In samenwerking met de Universiteit Leiden:
PhDArts offers an international, high-level doctorate in art and design. The PhDArts research trajectory consists of two elements: individual research and participation in the doctoral study programme. An appropriate team of supervisors is sought for each doctoral student. The doctoral study programme, which consists of lectures, seminars, trainings, and workshops, is an essential part of the research environment in which the student undertakes his or her research.
In practice-based research, or research in and through art, practical action (the making) and theoretical reflection (the thinking) go hand in hand. The one cannot exist without the other; in the same way that action and thought are inextricably linked in artistic practice.
This type of research does not have a predetermined methodology. It has an open character, which is determined by the desire to reflect one’s art or design practice, in collaboration with others. Research has always been an integral part of the artistic practice of visual artists and designers, but over the past decades, attention for the research aspect of art and design practice has increased. Contemporary artists and designers often position themselves as researchers in both the social and the artistic field. In some cases the research has become the art work or design itself; matter and medium function as the instruments in the research or “thinking process”.
The artist/designer-as-researcher distinguishes himself from other artists by taking it upon himself to make statements about his thinking process and the production of work. The researcher allows others to participate in this research process, entering into a discussion with others and opening himself up to critique. The researcher seeks the discussion in the public domain. Without public discussion and the exchange with peers the research lacks its reason for existence. When this exchange takes place in an academic context, within the framework of research for a PhD, certain conditions apply. For example, the research needs to yield fresh insights, not merely into one’s personal work but into art or design in the broader sense as well. Supervision plays a crucial part in critically evaluating the contribution to the artistic domain.
Language, in whichever way, plays an important part in the research. Without language it is impossible to enter into a discourse. Inventing a language which enables the researcher to communicate with others and which enables the evaluation of the research is as important as devising a viable research methodology.
Research in and through art is an inseparable part of the artistic or design practice of the researcher.
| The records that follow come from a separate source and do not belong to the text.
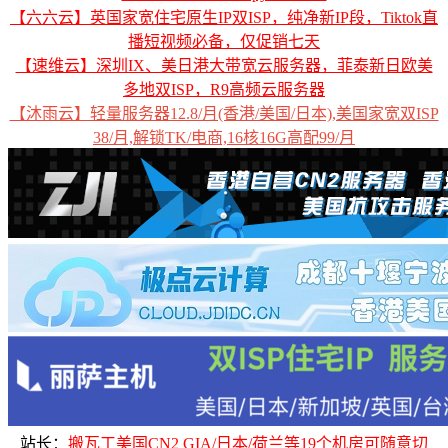
【六六云】英国家宽住宅原生IP双ISP，纯净新IP段，Tiktok直
播短视频必备，仅促销七天
【速维云】深圳IX、美日港大带宽云服务器，菲泰新日欧美
多地双ISP，R9高频云服务器
【沐雨云】轻量服务器12.8/月(香港/美国/日本),美国家宽双ISP
38/月,解锁TK/电商,16核16G高配99/月
站长：
搬瓦工美国CN2 GIA/日本/荷兰等19个机房可随意切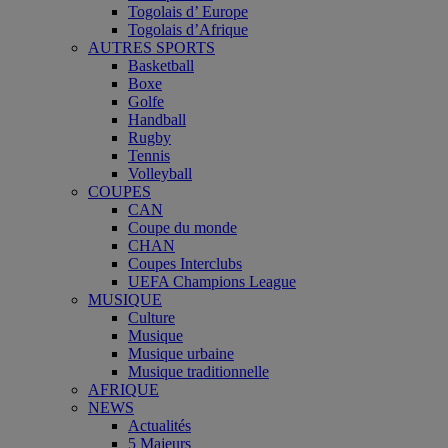
Togolais d’ Europe
Togolais d’Afrique
AUTRES SPORTS
Basketball
Boxe
Golfe
Handball
Rugby
Tennis
Volleyball
COUPES
CAN
Coupe du monde
CHAN
Coupes Interclubs
UEFA Champions League
MUSIQUE
Culture
Musique
Musique urbaine
Musique traditionnelle
AFRIQUE
NEWS
Actualités
5 Majeurs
Consequently, research in art (as opposed to research about art, such as art history) does not have a set goal or expected result, nor are there predetermined general procedures. The outcome of the research is open. This openness is a condition for conducting research in art and design.
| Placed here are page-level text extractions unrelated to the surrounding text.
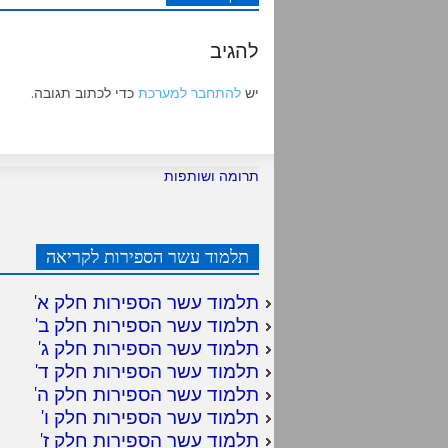
להגיב
יש
להתחבר למערכת
כדי לכתוב תגובה.
תרומה ושותפות
תלמוד עשר הספירות לקריאה
תלמוד עשר הספירות חלק א
'
תלמוד עשר הספירות חלק ב
'
תלמוד עשר הספירות חלק ג
'
תלמוד עשר הספירות חלק ד
'
תלמוד עשר הספירות חלק ה
'
תלמוד עשר הספירות חלק ו
'
תלמוד עשר הספירות חלק ז
'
There is a unique relationship between the artist/designer, the research method and the outcome of the research. This research is only possible thanks to the artist’s artistry and, the other way round, the artist develops his artistry through the research. The outcome is therefore an artistic product, combined with a discursive product, the dissertation, which does justice to the artistic one.
This final result of this type of research, which is by its nature speculative, cannot be restricted to one particular form. The criteria for the form the research may take are therefore kept as open as possible. Also, there is no fixed ratio between dissertation and artistic production. The requirements that the research must satisfy and the researcher’s methodology derive in part from the assignment that the artist or designer has given himself.